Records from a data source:
#####
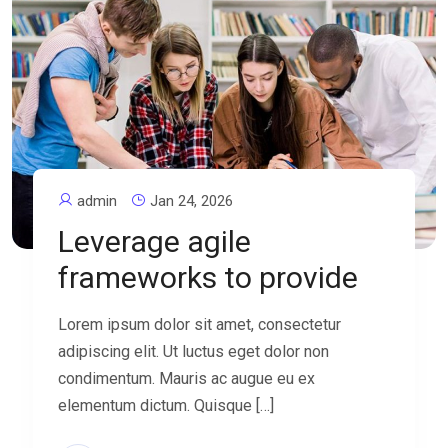
admin
Jan 24, 2026
Leverage agile
frameworks to provide
Lorem ipsum dolor sit amet, consectetur
adipiscing elit. Ut luctus eget dolor non
condimentum. Mauris ac augue eu ex
elementum dictum. Quisque […]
#####
• _WORK ITEM_
Reproduce only those lines of the entries above that run from the line with "Lorem ipsum dolor sit amet, consectetur" to the final line.

• _SOLUTION_
Lorem ipsum dolor sit amet, consectetur
adipiscing elit. Ut luctus eget dolor non
condimentum. Mauris ac augue eu ex
elementum dictum. Quisque […]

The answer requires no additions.